“In sooth, I fear we have; yet methinks we did our best to follow such directions as we got in yon village, if indeed we rightly understood them, for this peasant-jargon is right hard to interpret.”
“I would I could meet one of these same peasants now, be his jargon what it might; for how shall we ask our way, if there be no man here of whom to ask it?”
“Nay, methinks I espy a man now, in the shadow of yon trees. Let us hail him. What ho, friend! are we yet nigh to Rennes?”
“To Rennes?” echoed the stranger, in a tone of amazement. “Alack, noble sirs, ye be much astray. Ye have been making straight away from the town, and were ye to turn your steeds this moment, two long leagues, and more, must ye ride to reach it.”
The younger knight growled something that did not sound like a blessing, and the rough English yeomen relieved their overwrought feelings with a burst of hearty English maledictions on Brittany, its woods, its people, and all belonging to it.
“Two leagues!” repeated Sir Simon; “the storm would be on us ere we were halfway. Hark ye, fellow, is there no dwelling near, where we may find shelter for the night?”
“Surely, noble sir; not a quarter of a league hence lieth the castle of Messire Yvon du Guesclin, who will make your worships right welcome.”

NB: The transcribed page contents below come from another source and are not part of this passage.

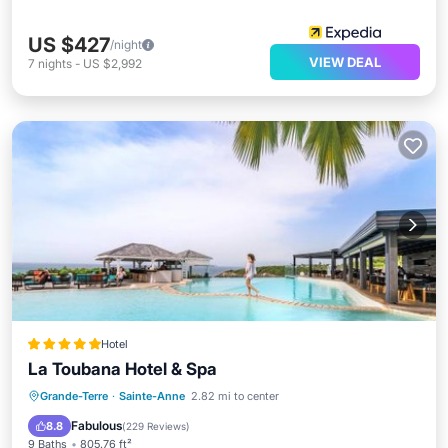
US $427
/night
VIEW DEAL
7
nights
-
US $2,992
Hotel
La Toubana Hotel & Spa
Private Beach
Oceanfront
Hot Tub
Grande-Terre
·
Sainte-Anne
2.82 mi to center
Breakfast
Fabulous
8.8
(
229 Reviews
)
9 Baths
805.76 ft²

“That is good hearing,” said the younger knight, more cheerily. “Guide us thither, good fellow, and thou shalt have a silver mark for thy pains.”

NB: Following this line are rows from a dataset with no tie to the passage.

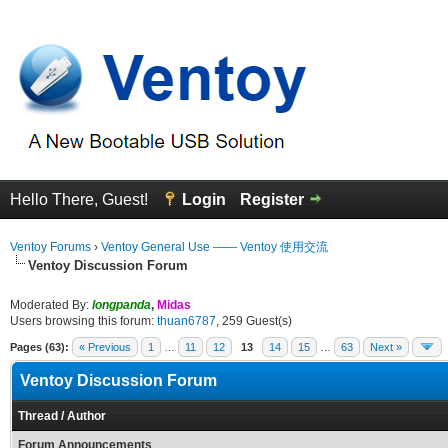
Hello There, Guest!
Login
Register
Ventoy Forums
›
Ventoy General Use —— Ventoy 使用交流
Ventoy Discussion Forum
Moderated By:
longpanda
,
Midas
Users browsing this forum:
thuan6787
, 259 Guest(s)
Pages (63):
« Previous
1
…
11
12
13
14
15
…
63
Next »
Ventoy Discussion Forum
Thread
/
Author
Forum Announcements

“Gramercy for thy kindness, good Sir Knight; that will I do blithely,” said the man, eager to seize the chance of earning more money in half an hour than he had often made in a month. “Be pleased to follow me.”
Piloted by their new guide, the travellers soon got clear of these perplexing woods, and ere long saw before them, looming dimly through the fast-falling darkness of night, the shadowy outline of a high tower, from which, as they advanced, came faintly to their ears a clamour of loud and angry voices, a trampling of feet, the clatter of blows, and the ring of steel.